Images taken from the retired aircraft will be used to study the animals' habitat
By DAVE WILKINS
Small, unmanned planes once used by U.S. soldiers to spot enemy movements in Iraq and Afghanistan have begun to fly some friendly missions across the American West.
Retired from military service, the tiny planes are no longer used to spot terrorists over the next ridge or improvised explosive devices ahead of Army caravans.
They instead are being used to spot wildlife and map habitat in places that would be difficult or impossible to reach on the ground.
A team of scientists from the U.S. Geological Survey launched one of the hand-me-down planes June 30 over sage-brush covered desert in south-central Idaho.
Images taken from the plane will be used to study pygmy rabbit habitat, supplementing information gathered from satellites.
"It gives us a little more versatility," said Jeff Sloan, a cartographer for the agency. "It gives us a little different look."

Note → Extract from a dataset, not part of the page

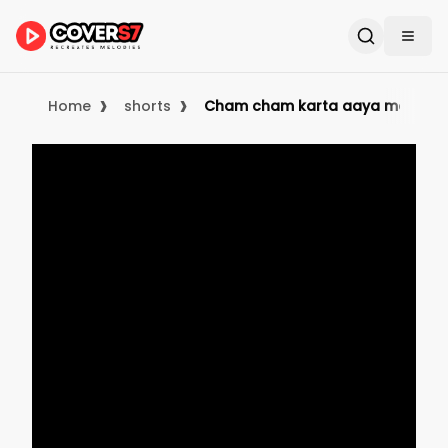
›
›
Home
shorts
Cham cham karta aaya mausam |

The USGS's Geographic Science Center in Denver recently inherited 17 of the tiny Raven planes from the Army.
While some of them are "pretty beaten up," they're still useful, Sloan said.

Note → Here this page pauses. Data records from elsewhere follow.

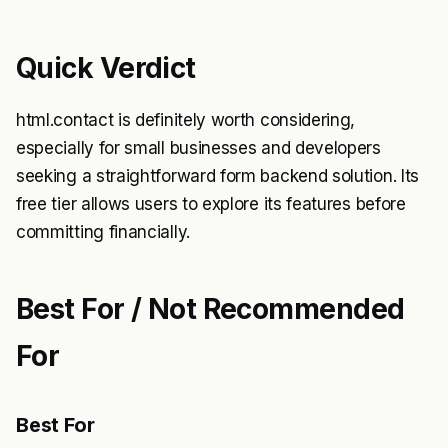
Quick Verdict
html.contact is definitely worth considering,
especially for small businesses and developers
seeking a straightforward form backend solution. Its
free tier allows users to explore its features before
committing financially.
Best For / Not Recommended
For
Best For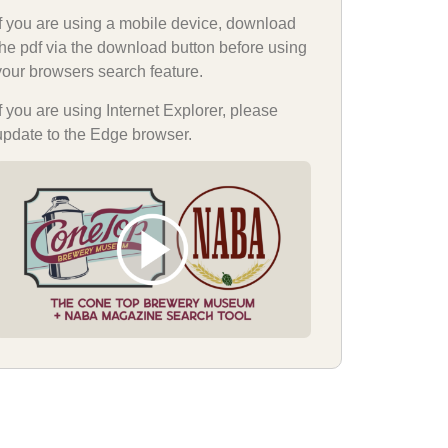
If you are using a mobile device, download
the pdf via the download button before using
your browsers search feature.
If you are using Internet Explorer, please
update to the Edge browser.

The small planes weigh about 4.5 pounds and have a wing span of about 3.5 feet.
They're equipped with conventional and infrared video cameras, on-board GPS systems and a battery that allows them to stay aloft for as long as 90 minutes.
USGS pilots controlled the plane from the ground, tracking its movement on video screens in real time and recording the flight on computer for later playback and analysis.
It was the first of several planned low-altitude flights to study pygmy rabbit habitat in the West.
The flight over sagebrush terrain north of Shoshone, Idaho, marked only the second use of the planes for wildlife purposes. The first such use was tracking sandhill cranes at a national wildlife refuge in Colorado's San Luis Valley.
"We're kind of pioneers in using this technology to map wildlife," said Jennifer Forbey of Boise State University.
Forbey and other scientists from the University of Idaho, Washington State University and the Bureau of Land Management are collaborating on the pygmy rabbit project.
The information they glean could help scientists gain a better understanding of pygmy rabbit populations across the West.
"We may find that there are way more of them than we think," she said.
Scientists' knowledge about the tiny creature and its habitat has been limited primarily to what they can observe on the ground.
"There are images we can get with these planes that we just can't get without them," Forbey said.
The pygmy rabbit is the smallest rabbit in North America, with adults weighing about 1 pound and measuring less than a foot in length.
In 2003, several environmental groups petitioned the government to list pygmy rabbits found in Idaho, Oregon, Montana, Wyoming, California, Nevada and Utah as threatened or endangered.
However, after a review of all available scientific evidence, the U.S. Fish and Wildlife Service announced last year that a listing was not warranted "at this time."
A separate and distinct population of the pygmy rabbit in the Columbia Basin has been classified as endangered.